Juan Car­los Reyes Ocaña, jour­na­lis­te de la peti­te agen­ce Hol­guín Press, a été arrê­té dans la mati­née du 29 jan­vier par la Poli­ce natio­na­le révo­lu­tion­nai­re (PNR), et emme­né dans une caser­ne sous les incul­pa­tions d” »outra­ge », « déso­béis­san­ce » et « acti­vi­té éco­no­mi­que illi­ci­te ». Remis en liber­té le len­de­main, il obser­ve une grè­ve de la faim dans l’attente de son juge­ment qui pour­rait lui valoir la pri­son fer­me.

Har­cè­le­ments de blo­gueurs, déten­tions arbi­trai­res et mau­vais trai­te­ments de pri­son­niers d’opinion res­tent carac­té­ris­ti­ques d’un régi­me qui ne tolè­re aucu­ne infor­ma­tion en dehors de son contrô­le et dont les timi­des évo­lu­tions depuis février 2008 s’arrêtent au seuil des droits de l’homme. Man­quant à leur paro­le, les auto­ri­tés de La Hava­ne n’ont jamais rati­fié les deux Pac­tes de l’Onu rela­tifs aux droits civils et poli­ti­ques – signés au moment de la pri­se de fonc­tions offi­ciel­les de Raúl Cas­tro –, les­quels incluent la liber­té d’expression. La nor­ma­li­sa­tion des rela­tions avec Cuba prô­née notam­ment par la pré­si­den­ce espa­gno­le de l’Union euro­péen­ne ne sau­rait fai­re l’impasse sur les liber­tés fon­da­men­ta­les.

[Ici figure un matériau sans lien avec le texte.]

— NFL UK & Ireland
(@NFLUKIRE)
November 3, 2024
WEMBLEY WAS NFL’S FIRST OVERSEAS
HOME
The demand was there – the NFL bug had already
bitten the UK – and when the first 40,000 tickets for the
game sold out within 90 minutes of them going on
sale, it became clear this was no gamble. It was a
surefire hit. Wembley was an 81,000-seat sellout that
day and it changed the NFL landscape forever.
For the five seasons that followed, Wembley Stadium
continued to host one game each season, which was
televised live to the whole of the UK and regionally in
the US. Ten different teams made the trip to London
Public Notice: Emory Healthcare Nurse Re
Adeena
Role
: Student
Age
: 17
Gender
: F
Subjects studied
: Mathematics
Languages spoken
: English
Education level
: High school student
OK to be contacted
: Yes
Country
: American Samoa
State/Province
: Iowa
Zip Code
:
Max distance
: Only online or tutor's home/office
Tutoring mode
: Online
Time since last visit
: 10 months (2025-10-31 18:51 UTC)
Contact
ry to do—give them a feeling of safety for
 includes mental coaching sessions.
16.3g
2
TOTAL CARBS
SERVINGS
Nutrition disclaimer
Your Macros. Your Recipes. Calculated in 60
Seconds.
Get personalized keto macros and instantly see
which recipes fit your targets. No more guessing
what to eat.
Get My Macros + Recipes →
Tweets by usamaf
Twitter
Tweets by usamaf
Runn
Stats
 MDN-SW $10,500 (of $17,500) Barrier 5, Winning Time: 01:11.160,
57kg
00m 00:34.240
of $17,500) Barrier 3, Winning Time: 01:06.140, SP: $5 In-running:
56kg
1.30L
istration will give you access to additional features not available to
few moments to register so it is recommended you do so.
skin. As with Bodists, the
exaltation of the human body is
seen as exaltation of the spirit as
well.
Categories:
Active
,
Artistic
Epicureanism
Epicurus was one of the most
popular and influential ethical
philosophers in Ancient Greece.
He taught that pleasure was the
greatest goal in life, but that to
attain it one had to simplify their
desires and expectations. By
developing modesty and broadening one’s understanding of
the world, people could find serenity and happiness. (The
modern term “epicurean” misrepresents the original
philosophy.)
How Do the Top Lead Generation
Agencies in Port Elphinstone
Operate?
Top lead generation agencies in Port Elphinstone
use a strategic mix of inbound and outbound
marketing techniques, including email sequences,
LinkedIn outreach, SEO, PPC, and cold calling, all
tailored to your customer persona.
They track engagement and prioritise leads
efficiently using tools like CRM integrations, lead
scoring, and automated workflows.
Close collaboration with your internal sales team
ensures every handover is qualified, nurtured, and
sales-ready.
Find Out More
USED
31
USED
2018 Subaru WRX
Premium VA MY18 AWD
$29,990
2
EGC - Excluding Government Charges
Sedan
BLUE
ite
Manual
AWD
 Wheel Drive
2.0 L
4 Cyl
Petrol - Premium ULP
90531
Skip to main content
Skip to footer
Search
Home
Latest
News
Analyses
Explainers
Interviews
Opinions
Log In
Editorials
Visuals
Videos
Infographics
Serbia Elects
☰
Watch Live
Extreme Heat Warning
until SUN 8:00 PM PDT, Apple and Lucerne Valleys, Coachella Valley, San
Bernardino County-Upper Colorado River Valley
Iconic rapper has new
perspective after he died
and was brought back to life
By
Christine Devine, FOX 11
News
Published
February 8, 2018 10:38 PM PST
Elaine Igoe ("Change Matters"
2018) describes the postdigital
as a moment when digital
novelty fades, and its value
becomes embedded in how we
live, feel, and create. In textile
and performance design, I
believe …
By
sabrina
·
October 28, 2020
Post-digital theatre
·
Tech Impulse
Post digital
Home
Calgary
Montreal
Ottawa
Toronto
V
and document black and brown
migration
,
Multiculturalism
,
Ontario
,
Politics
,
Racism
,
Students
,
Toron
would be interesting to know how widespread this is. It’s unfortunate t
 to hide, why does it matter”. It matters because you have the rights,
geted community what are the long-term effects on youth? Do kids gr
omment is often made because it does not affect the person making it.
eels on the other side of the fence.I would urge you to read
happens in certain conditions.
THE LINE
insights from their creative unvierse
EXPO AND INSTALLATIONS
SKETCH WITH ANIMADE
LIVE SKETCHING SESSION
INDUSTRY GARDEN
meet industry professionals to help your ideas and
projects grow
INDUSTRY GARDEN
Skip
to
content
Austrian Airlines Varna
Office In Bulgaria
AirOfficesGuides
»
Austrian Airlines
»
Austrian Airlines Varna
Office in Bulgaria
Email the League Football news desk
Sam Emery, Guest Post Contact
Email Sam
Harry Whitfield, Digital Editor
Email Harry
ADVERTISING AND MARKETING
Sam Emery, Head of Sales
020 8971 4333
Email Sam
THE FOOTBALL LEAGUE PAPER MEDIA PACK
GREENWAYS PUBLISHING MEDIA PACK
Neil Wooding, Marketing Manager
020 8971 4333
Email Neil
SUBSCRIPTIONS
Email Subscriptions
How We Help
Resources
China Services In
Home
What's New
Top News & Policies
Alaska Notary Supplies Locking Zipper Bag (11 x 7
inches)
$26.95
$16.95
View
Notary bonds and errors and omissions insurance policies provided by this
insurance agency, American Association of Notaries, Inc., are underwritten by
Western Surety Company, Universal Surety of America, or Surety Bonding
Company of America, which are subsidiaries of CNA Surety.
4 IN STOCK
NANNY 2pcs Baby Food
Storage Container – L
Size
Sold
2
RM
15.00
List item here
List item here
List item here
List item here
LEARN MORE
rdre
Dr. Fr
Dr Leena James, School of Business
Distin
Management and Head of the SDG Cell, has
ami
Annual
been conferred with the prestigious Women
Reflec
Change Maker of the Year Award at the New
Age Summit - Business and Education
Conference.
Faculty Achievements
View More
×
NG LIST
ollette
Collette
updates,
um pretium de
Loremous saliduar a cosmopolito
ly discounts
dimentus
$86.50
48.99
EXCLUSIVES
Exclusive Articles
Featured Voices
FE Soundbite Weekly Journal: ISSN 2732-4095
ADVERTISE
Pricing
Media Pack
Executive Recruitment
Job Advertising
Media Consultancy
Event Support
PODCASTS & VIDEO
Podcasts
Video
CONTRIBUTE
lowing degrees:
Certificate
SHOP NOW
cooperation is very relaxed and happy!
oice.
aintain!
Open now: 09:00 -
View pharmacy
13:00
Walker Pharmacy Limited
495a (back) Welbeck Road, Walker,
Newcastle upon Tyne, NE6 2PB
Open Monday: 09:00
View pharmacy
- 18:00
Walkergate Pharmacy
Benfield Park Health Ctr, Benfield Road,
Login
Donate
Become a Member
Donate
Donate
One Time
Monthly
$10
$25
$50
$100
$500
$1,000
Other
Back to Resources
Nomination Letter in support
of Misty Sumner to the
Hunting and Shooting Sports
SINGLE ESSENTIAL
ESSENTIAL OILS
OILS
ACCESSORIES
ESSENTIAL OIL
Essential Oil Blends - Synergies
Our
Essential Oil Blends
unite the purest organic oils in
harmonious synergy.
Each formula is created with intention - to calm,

Aucun ges­te huma­ni­tai­re n’a été consen­ti en faveur des jour­na­lis­tes arrê­tés lors du « Prin­temps noir » de mars 2003, dont Ricar­do Gonzá­lez Alfon­so, condam­né à vingt ans de pri­son. Souf­frant de pro­blè­mes de san­té, en par­ti­cu­lier pul­mo­nai­res, le cor­res­pon­dant de Repor­ters sans fron­tiè­res et fon­da­teur de la revue « De Cuba » s’est vu admi­nis­trer avec retard, le 26 jan­vier, un trai­te­ment qu’il atten­dait depuis des mois. Mal­gré son état, il res­te main­te­nu en cel­lu­le au péni­ten­cier du Com­bi­na­do del Este (La Hava­ne).

Autre pri­son­nier du « Prin­temps noir », éga­le­ment condam­né à vingt ans de pri­son, Juan Car­los Her­re­ra Acos­ta, de l’Agence de pres­se libre orien­ta­le (APLO), a récem­ment dénon­cé les mau­vais trai­te­ments et pri­va­tions ali­men­tai­res dont il a fait l’objet avec d’autres codé­te­nus (voir la vidéo ). Incar­cé­ré depuis six mois, le doc­teur et col­la­bo­ra­teur de médias dis­si­dents Dar­si Fer­rer a, quant à lui, subi un pas­sa­ge à tabac en cel­lu­le alors qu’il était menot­té.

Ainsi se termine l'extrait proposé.